- [The task]: Begin with the first line of the listing and quote every line through the one containing "В настоящий момент без электроснабжения в"; give only those lines.

-*-

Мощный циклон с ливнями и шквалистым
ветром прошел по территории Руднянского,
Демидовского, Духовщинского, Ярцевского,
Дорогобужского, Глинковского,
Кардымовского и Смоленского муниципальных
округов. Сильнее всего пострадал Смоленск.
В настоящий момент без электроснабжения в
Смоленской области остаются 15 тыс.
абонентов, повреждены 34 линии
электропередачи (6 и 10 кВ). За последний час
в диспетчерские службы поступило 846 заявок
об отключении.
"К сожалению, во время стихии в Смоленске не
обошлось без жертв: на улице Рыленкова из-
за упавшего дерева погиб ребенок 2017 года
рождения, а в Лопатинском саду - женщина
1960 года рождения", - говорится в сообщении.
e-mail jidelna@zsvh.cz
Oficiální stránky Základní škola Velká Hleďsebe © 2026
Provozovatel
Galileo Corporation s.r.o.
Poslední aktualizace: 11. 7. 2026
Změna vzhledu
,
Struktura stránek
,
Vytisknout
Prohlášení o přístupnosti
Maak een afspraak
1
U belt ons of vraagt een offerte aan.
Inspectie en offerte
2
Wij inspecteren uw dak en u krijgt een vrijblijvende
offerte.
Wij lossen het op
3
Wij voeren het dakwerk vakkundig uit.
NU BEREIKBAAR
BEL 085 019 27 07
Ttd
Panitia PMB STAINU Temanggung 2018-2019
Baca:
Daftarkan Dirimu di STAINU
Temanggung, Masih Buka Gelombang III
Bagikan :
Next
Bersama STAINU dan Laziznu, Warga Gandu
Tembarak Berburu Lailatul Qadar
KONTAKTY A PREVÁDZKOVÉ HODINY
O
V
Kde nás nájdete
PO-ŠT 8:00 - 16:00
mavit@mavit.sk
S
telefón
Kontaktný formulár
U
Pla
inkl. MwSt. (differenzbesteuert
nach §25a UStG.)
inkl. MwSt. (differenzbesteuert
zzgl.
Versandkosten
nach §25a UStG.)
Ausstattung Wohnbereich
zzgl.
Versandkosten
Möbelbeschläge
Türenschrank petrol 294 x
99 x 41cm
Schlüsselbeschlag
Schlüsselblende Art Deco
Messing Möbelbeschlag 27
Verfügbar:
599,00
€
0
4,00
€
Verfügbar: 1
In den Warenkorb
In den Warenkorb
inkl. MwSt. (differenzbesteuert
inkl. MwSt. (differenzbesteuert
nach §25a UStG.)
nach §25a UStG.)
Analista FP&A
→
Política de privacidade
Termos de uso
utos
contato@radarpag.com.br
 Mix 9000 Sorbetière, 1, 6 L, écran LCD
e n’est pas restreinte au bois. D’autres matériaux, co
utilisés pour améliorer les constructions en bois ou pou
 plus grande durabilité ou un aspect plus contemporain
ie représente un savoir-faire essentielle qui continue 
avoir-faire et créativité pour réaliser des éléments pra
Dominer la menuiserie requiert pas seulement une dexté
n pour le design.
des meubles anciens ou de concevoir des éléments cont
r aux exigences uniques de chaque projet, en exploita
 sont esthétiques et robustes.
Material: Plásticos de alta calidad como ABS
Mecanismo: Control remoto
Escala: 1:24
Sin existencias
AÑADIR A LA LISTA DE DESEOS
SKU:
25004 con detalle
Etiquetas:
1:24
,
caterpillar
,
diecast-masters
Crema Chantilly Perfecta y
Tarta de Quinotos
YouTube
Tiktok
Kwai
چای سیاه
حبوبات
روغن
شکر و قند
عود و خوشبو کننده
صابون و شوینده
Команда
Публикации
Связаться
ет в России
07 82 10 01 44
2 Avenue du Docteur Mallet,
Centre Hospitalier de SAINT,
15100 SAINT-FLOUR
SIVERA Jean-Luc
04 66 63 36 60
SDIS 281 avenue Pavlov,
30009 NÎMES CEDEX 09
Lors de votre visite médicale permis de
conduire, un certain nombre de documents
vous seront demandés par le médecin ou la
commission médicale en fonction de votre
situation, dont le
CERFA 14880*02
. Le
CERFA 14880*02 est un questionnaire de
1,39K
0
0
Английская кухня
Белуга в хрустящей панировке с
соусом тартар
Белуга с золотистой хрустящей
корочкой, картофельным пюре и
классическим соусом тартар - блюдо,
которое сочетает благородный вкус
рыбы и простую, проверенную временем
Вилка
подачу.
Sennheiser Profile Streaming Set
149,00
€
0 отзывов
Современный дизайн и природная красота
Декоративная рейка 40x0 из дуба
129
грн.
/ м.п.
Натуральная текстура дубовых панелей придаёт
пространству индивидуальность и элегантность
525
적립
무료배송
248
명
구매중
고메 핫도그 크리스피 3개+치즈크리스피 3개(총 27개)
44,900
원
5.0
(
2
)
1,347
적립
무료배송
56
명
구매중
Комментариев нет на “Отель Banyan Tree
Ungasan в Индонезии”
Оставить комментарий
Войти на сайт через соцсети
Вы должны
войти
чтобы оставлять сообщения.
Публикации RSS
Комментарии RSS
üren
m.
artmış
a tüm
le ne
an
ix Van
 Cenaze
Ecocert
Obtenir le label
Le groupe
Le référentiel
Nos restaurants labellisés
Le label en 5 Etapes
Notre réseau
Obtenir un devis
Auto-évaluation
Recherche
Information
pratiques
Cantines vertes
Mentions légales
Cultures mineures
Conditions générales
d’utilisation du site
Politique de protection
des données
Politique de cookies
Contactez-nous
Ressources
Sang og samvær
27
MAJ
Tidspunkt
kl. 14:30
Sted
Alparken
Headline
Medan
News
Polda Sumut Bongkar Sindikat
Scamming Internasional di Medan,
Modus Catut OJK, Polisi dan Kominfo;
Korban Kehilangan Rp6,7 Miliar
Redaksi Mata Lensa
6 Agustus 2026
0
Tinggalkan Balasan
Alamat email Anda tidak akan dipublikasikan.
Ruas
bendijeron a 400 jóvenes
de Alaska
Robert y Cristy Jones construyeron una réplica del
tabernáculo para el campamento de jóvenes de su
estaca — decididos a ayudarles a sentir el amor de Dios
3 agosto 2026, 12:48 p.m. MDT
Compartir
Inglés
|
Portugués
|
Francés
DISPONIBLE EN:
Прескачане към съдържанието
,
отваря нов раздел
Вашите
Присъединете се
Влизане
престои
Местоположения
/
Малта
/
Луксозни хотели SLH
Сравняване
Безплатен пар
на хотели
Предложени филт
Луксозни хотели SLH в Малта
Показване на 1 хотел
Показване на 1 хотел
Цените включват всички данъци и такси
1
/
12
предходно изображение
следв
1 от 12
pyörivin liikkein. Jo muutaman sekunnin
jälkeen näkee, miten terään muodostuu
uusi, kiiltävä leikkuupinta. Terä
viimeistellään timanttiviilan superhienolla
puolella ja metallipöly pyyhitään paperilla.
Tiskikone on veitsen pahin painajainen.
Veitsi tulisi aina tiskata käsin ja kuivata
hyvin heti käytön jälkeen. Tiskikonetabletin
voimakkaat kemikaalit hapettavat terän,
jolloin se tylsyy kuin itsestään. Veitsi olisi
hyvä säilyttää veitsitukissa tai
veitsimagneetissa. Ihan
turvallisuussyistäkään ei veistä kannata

-*-

- [Result]:
Мощный циклон с ливнями и шквалистым
ветром прошел по территории Руднянского,
Демидовского, Духовщинского, Ярцевского,
Дорогобужского, Глинковского,
Кардымовского и Смоленского муниципальных
округов. Сильнее всего пострадал Смоленск.
В настоящий момент без электроснабжения в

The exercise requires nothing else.